■ **Work task**:
Exactly as they appear below, repeat the lines from the one with "керамическую плитку." through the one with "менее 8 мм.", and no others.
Entries provided section start
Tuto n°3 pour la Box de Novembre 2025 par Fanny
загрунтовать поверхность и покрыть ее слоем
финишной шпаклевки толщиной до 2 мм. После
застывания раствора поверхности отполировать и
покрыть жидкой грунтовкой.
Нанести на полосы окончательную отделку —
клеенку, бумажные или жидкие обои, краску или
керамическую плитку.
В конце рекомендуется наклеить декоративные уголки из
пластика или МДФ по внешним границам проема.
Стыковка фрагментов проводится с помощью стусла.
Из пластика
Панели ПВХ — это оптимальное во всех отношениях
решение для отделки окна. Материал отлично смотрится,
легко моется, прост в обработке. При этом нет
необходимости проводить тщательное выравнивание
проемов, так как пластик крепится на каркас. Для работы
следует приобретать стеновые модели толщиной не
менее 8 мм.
Entries provided section end
Entries provided section start
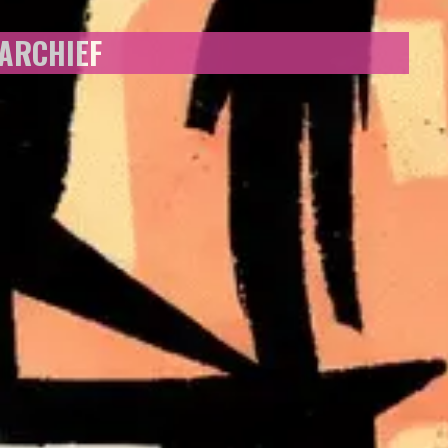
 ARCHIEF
Entries provided section end
■ **Task output**:
керамическую плитку.
В конце рекомендуется наклеить декоративные уголки из
пластика или МДФ по внешним границам проема.
Стыковка фрагментов проводится с помощью стусла.
Из пластика
Панели ПВХ — это оптимальное во всех отношениях
решение для отделки окна. Материал отлично смотрится,
легко моется, прост в обработке. При этом нет
необходимости проводить тщательное выравнивание
проемов, так как пластик крепится на каркас. Для работы
следует приобретать стеновые модели толщиной не
менее 8 мм.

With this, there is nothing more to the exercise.